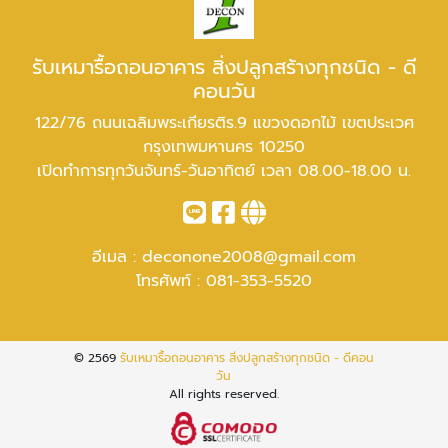
รับเหมารื้อถอนอาคาร สิ่งปลูกสร้างทุกชนิด - ดี
คอนวัน
122/76 ถนนเฉลิมพระเกียรติร.9 แขวงดอกไม้ เขตประเวศ
กรุงเทพมหานคร 10250
เปิดทำการทุกวันจันทร์-วันอาทิตย์ เวลา 08.00-18.00 น.
อีเมล :
deconone2008@gmail.com
โทรศัพท์ :
081-353-5520
© 2569
รับเหมารื้อถอนอาคาร สิ่งปลูกสร้างทุกชนิด - ดีคอน
วัน
All rights reserved.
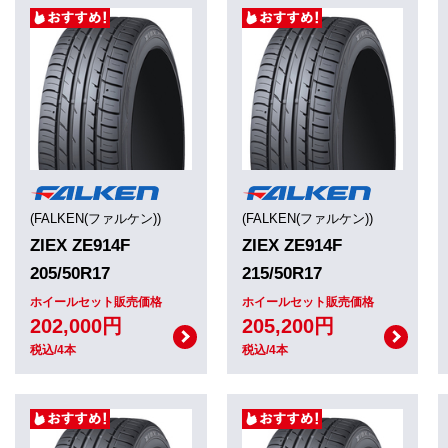
(FALKEN(ファルケン))
(FALKEN(ファルケン))
ZIEX ZE914F
ZIEX ZE914F
205/50R17
215/50R17
ホイールセット販売価格
ホイールセット販売価格
202,000円
205,200円
税込/4本
税込/4本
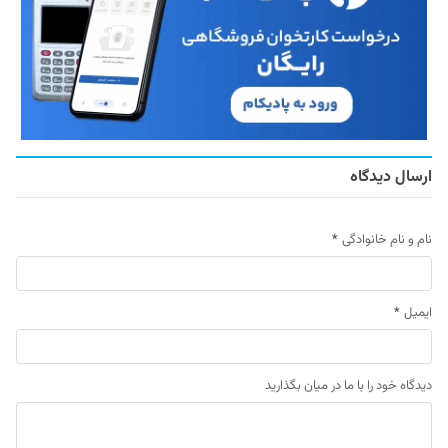
ارسال دیدگاه
نام و نام خانوادگی
*
ایمیل
*
دیدگاه خود را با ما در میان بگذارید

- EXERCISE BRIEF -
Find out how many lines of the listing above include the word "บเหมาร", and give that number alone.

- ANSWER SPACE -
2